Alarmins of the S100-Family in Juvenile Autoimmune and Auto-Inflammatory Diseases

Abstract

Autoimmune and auto-inflammatory diseases in children are causing chronic inflammation, organ damage, and pain. Although several options for treatment are nowadays available a significant number of patients does not respond sufficiently to current therapies. In these diseases inflammatory processes are triggered by numerous exogenous and endogenous factors. There is now increasing evidence that especially a novel family of pro-inflammatory molecules, named alarmins, play a significant role in inflammatory processes underlying these diseases. Alarmins are endogenous proteins released during stress reactions that confer inflammatory signaling via Pattern Recognition Receptors (PRRs), like the Toll-like receptor 4 (TLR4). The most abundant alarmins in juvenile rheumatic diseases belong to the family of pro-inflammatory calcium-binding S100-proteins. In this review we will give a general introduction in S100-biology. We will demonstrate the functional relevance of these proteins in animal models of autoimmune and auto-inflammatory diseases. We will show the expression patterns of S100-alarmins and correlation to disease activity in different forms of juvenile idiopathic arthritis, auto-inflammatory diseases, and systemic autoimmune disorders. Finally, we will discuss the clinical use of S100-alarmins as biomarkers for diagnosis and monitoring of rheumatic diseases in children and will point out potential future therapeutic approaches targeting inflammatory effects mediated by S100-alarmins.

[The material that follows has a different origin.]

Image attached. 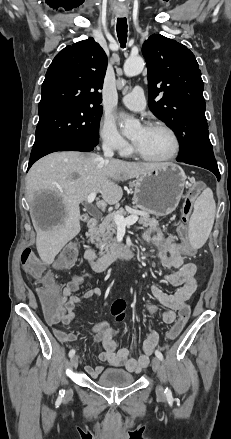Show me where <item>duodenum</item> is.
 <instances>
[{"mask_svg":"<svg viewBox=\"0 0 231 439\" xmlns=\"http://www.w3.org/2000/svg\"><path fill=\"white\" fill-rule=\"evenodd\" d=\"M99 220L95 217L90 218L87 226L90 232L98 227ZM135 255L134 247L126 244H117L107 249L102 255L98 256L93 249H87L85 258L88 260L92 269L101 272L118 259H131Z\"/></svg>","mask_w":231,"mask_h":439,"instance_id":"duodenum-1","label":"duodenum"}]
</instances>
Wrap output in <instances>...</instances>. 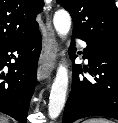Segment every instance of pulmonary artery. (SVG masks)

Keywords: DAMP; S100; alarmins; autoinflammation; biomarker; rheumatic diseases.

Figure 1

Pathogen associated molecular pattern molecules (PAMPs) are released by bacterial pathogens during infections (1). Accordingly, tissue stress or cellular activation may lead to release of endogenous alarmins or danger associated molecular pattern molecules (DAMPs) under sterile conditions (2). PAMPs and alarmins/DAMPs bind to and activate specific pattern recognition receptors on effector cells (3), which promote inflammatory processes.

Figure 2

Various inflammatory triggers lead to local release of S100A8/S100A9 dimers by activated monocytes or granulocytes (1). S100A8/S100A9 may bind to TLR4 on different target cells and amplify and perpetuate the inflammatory response (2). With increasing calcium concentrations toward systemic circulation S100A8/S100A9 dimers bind calcium ions (3) and form (S100A8/S100A9)₂ tetramers (4) which show no inflammatory activity any more due to the fact that the TLR4 binding site is hidden in the tetramer interface. In systemic circulation high calcium concentrations prevent systemic inflammatory side effects by stabilization of inactive (S100A8/S100A9)₂ tetramers (5) which, however, are useful biomarkers for monitoring local disease activity.